# Microscopic Histology Tissue Sections!



## cbarnard7 (Aug 30, 2013)

Hi All,

I work as a histologist (a person who cuts and stains tissues [like biopsies] for a pathological diagnosis) at a research lab and whenever I see some really cool sections I've cut, I often use the (>$40k!) Nikon scope we have here to take some pics. Here are some I took yesterday: Not looking for C&C- it's just something interesting!

Kidney Section (stained with Hematoxylin & Eosin)





Liver Section (H&E)





Skin Section (H&E)





Skin stained with Trichrome stain (sections stained blue are collagen [in this case used to determine elasticity problems])



 

Enjoy!


----------



## The_Traveler (Aug 30, 2013)

Histology pix are innately beautiful. ( but I did poorly in histo because I have poor figure-ground discrimination.)

A histo tech in Denver and a Man U fan - an offbeat combination.


----------



## sm4him (Aug 30, 2013)

Whoa, those are SO COOL! Thanks for sharing them.

Oh and Lew:  EVERYwhere is a good location to be a Man U fan.


----------



## cbarnard7 (Aug 30, 2013)

sm4him said:


> Whoa, those are SO COOL! Thanks for sharing them.
> 
> Oh and Lew: EVERYwhere is a good location to be a Man U fan.



Ya dang right!


----------



## Tiller (Aug 30, 2013)

These are awesome!
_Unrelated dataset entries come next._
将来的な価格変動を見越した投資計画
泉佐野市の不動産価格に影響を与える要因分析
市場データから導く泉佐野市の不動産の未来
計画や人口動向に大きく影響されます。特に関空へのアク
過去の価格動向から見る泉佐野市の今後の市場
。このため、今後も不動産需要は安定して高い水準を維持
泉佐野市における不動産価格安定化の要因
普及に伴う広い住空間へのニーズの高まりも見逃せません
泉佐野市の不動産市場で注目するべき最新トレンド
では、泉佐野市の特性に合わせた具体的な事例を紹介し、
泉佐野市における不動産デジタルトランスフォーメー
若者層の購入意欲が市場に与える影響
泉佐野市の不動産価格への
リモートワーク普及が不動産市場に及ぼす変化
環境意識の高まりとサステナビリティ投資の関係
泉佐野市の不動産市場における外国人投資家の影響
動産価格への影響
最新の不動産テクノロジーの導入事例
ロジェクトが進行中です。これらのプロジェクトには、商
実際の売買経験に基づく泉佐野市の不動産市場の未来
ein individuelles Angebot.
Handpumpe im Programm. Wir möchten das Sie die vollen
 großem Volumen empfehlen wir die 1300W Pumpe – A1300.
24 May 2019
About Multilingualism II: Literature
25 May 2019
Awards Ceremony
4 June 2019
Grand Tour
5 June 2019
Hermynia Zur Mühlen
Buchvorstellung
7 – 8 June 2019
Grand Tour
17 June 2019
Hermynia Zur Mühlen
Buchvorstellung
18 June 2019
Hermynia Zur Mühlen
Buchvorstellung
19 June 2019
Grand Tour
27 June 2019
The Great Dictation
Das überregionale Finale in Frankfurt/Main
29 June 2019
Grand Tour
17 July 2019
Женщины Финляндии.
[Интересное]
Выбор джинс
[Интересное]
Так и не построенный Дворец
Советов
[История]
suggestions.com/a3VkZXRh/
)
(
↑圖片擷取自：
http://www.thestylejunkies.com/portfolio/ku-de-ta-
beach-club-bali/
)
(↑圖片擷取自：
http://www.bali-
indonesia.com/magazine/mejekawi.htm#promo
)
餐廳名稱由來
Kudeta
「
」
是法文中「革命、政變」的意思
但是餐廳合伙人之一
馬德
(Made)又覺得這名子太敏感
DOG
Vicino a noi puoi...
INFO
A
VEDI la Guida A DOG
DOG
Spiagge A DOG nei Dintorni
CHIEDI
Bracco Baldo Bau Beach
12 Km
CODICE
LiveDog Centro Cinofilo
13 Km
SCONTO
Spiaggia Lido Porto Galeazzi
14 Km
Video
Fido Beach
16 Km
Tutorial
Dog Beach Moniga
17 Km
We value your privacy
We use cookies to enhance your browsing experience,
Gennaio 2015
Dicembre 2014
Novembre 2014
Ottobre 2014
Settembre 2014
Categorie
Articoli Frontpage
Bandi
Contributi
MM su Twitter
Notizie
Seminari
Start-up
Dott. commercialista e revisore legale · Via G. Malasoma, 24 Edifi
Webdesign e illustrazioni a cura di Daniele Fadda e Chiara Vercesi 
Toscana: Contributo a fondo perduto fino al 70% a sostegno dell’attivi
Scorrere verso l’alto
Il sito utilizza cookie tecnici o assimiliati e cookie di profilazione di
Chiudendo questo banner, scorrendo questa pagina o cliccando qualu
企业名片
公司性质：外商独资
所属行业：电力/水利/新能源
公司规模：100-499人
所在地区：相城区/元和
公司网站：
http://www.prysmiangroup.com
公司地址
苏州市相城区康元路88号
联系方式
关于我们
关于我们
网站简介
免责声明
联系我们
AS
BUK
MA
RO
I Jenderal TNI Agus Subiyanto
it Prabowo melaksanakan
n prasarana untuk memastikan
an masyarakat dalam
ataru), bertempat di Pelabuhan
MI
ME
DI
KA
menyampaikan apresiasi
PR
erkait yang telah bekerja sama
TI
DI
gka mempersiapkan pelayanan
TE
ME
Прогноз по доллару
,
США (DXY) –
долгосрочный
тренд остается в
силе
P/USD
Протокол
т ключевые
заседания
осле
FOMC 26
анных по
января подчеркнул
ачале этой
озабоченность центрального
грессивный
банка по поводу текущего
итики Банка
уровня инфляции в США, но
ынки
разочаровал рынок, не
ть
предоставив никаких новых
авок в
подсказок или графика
So much detail in the human body, its incredible.

I wish I lived somewhere that soccer was enjoyed more. I enjoy watching the World Cup every 4 years, but that's about all I see unless I want to pay for special channels


----------



## Gavjenks (Aug 30, 2013)

For those interested, you don't need a $40,000 piece of equipment to take photos like this yourself.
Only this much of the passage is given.